C’est à la fois une impasse écologique et une crise économique : les nouveaux quotas de pêche décidés à l’échelle européenne ce 15 décembre ont fait l’effet d’une bombe dans la filière avec -36% pour la sole.
L’effort de réduction de la pêche devrait permettre que les stocks se renouvellent
La nouvelle a provoqué la colère des pêcheurs vendéens, pour qui la sole est l’une des principales ressources. La ministre de la mer Annick Girardin s’est rendue hier soir à leur rencontre à Noirmoutier, elle a annoncé un plan d’accompagnement pour le secteur. Ce fut une réunion avec des pêcheurs pleins d’amertume, qui se sentent abandonnés par le gouvernement, trahis par l’Union européenne. La baisse de 36% est drastique et vient s’ajouter à des années de restrictions croissantes. En cinq ans, la marge a diminué de moitié.
A lire aussi
Julien Lamothe de l’organisation « From Sud ouest » représente une centaine de pêcheurs dans le Golfe de Gascogne. Il explique qu’au milieu des années 2000, le quota pour la France était de 4500 tonnes de Soles : « le quota imposé aujourd’hui est inférieur à 2000 tonnes, c’est une baisse énorme ». La mesure pourrait ne pas avoir les effets escomptés et résoudre le problème de la faible survie des juvéniles de sole qui empêche la reproduction. Olivier Le Pape, enseignant-chercheur à l’Institut Agro, souligne qu’il n’y a pas d’explication rationnelle à la diminution récente du renouvellement du stock. « Il était très clair jusqu’à la fin des années 2000 que le niveau de mortalité par pêche était beaucoup trop fort pour renouveler le stock », explique-t-il. Il juge qu’on paie les pots cassés des années d’excès, et que l’effort de réduction de la pêche devrait permettre que les stocks se renouvellent.

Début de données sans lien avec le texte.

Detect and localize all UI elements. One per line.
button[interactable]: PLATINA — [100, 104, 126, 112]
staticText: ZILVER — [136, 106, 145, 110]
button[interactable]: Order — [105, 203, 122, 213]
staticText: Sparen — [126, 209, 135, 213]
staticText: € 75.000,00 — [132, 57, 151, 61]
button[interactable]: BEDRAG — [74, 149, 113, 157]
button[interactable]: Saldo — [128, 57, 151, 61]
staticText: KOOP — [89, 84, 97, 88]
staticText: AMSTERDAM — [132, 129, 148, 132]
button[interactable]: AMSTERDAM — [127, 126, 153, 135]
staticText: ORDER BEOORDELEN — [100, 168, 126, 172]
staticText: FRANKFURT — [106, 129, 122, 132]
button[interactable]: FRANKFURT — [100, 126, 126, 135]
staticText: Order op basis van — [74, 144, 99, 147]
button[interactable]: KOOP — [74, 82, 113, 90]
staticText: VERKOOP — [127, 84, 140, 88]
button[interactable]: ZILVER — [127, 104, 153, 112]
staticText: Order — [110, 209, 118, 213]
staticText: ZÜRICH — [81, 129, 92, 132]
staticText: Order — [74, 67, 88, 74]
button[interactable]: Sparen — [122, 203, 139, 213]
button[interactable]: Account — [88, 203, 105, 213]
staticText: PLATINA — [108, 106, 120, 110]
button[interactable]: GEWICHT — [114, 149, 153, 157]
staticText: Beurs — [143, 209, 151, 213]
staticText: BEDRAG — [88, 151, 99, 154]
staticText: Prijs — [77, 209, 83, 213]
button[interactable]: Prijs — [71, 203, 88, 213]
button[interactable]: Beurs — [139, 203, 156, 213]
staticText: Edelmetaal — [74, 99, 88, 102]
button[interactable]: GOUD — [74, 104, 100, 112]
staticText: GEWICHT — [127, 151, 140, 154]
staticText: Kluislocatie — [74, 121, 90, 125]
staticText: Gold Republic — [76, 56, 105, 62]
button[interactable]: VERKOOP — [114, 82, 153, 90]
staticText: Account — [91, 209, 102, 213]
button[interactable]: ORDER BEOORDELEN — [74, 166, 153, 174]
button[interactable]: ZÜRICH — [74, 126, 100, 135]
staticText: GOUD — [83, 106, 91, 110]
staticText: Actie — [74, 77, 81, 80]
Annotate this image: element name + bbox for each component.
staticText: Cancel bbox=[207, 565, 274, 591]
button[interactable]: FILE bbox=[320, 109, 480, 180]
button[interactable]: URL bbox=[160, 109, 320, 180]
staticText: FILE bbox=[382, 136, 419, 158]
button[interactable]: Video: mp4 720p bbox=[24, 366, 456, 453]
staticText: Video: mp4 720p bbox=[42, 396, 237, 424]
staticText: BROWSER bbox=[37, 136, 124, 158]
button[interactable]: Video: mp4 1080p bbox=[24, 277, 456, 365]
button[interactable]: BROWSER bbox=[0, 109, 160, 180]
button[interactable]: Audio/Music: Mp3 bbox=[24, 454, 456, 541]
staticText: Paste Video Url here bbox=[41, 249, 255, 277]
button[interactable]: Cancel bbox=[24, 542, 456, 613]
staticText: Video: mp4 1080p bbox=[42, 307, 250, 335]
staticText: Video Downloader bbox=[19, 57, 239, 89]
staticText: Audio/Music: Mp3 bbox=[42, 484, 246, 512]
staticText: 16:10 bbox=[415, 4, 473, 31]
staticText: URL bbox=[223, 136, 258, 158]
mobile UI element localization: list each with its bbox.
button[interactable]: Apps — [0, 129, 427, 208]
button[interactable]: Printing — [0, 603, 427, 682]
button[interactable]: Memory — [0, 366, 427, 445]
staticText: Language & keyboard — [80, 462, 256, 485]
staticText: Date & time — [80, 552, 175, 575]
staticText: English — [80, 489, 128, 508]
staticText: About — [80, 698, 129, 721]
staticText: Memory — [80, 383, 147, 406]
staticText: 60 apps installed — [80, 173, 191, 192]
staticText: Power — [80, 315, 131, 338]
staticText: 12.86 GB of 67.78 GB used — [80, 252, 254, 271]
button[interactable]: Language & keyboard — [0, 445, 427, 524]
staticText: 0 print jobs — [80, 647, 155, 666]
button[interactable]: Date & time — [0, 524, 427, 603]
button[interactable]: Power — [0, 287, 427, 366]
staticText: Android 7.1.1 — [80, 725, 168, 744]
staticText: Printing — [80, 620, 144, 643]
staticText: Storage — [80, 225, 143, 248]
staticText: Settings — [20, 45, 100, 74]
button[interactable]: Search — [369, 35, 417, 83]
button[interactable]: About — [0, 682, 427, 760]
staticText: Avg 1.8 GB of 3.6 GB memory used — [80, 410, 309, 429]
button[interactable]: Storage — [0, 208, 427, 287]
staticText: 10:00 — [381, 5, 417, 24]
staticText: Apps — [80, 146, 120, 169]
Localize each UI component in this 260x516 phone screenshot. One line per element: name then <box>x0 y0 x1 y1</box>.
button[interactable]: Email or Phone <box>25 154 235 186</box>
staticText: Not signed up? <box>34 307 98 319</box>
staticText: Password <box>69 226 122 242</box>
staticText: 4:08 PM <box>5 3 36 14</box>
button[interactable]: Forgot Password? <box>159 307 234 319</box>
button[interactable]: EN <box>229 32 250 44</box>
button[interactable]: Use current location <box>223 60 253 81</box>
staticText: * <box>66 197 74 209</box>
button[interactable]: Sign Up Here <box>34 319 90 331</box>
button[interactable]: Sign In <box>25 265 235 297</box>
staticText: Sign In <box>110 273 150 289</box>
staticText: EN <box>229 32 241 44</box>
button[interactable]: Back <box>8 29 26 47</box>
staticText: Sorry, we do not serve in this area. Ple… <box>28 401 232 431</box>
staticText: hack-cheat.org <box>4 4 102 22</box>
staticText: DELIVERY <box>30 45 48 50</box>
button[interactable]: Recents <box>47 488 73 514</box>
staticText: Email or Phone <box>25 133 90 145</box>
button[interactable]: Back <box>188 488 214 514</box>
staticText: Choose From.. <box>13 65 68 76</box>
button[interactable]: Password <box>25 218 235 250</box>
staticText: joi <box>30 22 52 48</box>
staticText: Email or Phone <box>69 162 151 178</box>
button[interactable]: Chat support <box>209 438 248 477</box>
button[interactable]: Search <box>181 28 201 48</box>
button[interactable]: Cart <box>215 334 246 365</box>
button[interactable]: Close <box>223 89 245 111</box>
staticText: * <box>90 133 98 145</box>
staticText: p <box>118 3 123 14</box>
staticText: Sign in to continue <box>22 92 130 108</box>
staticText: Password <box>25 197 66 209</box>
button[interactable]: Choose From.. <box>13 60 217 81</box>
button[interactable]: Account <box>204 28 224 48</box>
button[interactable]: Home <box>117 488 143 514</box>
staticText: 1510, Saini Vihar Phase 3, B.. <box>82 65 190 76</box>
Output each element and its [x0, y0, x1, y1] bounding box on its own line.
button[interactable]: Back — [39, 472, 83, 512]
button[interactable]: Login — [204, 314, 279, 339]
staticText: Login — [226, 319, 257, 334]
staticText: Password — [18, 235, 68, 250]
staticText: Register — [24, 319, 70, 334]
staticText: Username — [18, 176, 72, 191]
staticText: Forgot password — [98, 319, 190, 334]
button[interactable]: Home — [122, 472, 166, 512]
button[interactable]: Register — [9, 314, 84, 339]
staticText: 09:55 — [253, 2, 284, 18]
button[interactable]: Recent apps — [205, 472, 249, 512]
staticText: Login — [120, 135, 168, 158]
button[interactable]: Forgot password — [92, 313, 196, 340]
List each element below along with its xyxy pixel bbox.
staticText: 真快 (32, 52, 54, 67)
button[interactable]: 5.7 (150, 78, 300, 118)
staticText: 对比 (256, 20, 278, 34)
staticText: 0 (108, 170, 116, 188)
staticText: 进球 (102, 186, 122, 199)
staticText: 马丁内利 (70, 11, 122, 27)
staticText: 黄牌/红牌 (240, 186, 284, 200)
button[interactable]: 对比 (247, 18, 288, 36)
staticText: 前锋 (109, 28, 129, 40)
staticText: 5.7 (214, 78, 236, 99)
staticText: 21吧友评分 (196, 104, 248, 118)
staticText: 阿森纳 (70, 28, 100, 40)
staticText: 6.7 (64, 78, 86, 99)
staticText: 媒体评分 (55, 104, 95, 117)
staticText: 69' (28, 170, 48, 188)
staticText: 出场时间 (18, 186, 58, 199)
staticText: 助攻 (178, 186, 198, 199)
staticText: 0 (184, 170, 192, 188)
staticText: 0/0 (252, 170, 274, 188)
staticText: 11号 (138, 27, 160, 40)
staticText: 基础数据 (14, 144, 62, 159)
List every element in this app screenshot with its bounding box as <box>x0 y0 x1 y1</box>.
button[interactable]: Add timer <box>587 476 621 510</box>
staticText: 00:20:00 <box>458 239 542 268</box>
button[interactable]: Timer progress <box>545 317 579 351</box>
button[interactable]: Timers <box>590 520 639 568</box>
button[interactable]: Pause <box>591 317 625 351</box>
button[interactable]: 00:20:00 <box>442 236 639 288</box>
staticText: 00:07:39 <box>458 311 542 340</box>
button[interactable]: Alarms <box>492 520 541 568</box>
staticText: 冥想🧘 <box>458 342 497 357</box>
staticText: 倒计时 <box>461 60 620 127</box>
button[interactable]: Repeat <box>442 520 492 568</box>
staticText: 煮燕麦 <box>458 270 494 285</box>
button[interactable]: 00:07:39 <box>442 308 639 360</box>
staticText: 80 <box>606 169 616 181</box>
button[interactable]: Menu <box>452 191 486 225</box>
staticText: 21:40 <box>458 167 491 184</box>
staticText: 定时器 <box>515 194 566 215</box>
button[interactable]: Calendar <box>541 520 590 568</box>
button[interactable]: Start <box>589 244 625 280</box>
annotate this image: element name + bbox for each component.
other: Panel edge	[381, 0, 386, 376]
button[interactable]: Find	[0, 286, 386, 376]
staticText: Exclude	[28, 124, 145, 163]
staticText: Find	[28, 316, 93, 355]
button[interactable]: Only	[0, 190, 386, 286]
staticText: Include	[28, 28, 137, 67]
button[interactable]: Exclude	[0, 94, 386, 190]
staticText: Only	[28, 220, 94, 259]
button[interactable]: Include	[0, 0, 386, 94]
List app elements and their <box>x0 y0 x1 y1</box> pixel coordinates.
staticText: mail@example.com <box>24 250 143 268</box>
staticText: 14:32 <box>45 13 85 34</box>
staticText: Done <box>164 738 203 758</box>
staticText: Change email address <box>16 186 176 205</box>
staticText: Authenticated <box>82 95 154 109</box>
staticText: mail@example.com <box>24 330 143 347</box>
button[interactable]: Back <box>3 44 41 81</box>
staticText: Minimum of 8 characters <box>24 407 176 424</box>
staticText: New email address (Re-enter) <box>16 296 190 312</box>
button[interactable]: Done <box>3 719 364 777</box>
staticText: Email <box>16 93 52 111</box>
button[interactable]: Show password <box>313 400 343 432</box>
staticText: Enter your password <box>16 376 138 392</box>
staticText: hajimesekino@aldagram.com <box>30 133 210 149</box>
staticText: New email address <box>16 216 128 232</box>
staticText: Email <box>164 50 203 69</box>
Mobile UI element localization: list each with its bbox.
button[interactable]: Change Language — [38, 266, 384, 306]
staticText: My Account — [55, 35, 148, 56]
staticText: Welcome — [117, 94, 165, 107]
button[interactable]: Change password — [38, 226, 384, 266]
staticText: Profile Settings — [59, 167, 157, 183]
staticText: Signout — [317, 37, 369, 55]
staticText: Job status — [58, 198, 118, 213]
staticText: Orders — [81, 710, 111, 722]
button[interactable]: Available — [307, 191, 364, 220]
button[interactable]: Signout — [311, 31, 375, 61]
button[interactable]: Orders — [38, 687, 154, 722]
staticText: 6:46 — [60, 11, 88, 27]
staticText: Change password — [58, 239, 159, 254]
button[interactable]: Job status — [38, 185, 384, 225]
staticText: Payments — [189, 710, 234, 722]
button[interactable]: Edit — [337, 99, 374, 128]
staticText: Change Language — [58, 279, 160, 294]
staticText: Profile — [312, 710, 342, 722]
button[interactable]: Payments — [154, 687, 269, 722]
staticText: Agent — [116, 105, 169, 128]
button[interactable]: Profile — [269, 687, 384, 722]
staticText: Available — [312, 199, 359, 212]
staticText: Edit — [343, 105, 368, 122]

Les restrictions sur les quotas commencent dès le 1er Janvier 2022
Les regards se tournent donc vers d’autres causes, vers les côtes, là où se concentrent les juvéniles de soles. Jusqu’à un an, ces poissons sont très sensibles à la qualité de l’eau. Une eau dégradée non pas au niveau de la mer, mais des fleuves, explique Olivier Le Pape, lié notamment à la pollution. Les efforts écologiques sur terre prennent là encore du temps à se ressentir en mer. En attendant c’est toute la filière qui est impactée, des pêcheurs aux amareyeurs à qui on a donc proposé hier soir un plan d’accompagnement, dont les contours sont encore flous.
A lire aussi
Christian Cloutour, qui dirige la criée de L’Herbaudière à Noirmoutier, dénonce une mesure qui prendra du temps : « pour avoir les subventions il faut déposer un dossier, qu’il soit étudié, etc. Cela servira peut-être à certains, mais la majorité des marins-pêcheurs ont répondu qu’ils voulaient aller travailler, et ne voulaient pas d’aide ». La solution pour le gouvernement : aller pêcher d’autres espèces, mais les délais sont trop courts : les restrictions sur les quotas commencent dès le 1er Janvier 2022 : « il faut changer de matériel de pêche, de filets », assure Christian Cloutour, « il faut débourser de la trésorerie, et entre la commande et la livraison, il faut attendre 6 mois. On fait comment ?». Surtout que ces reconversions vont sans doute mettre la pression sur le merlu, pour qui – là aussi – il y a des quotas restreints car les stocks sont menacés.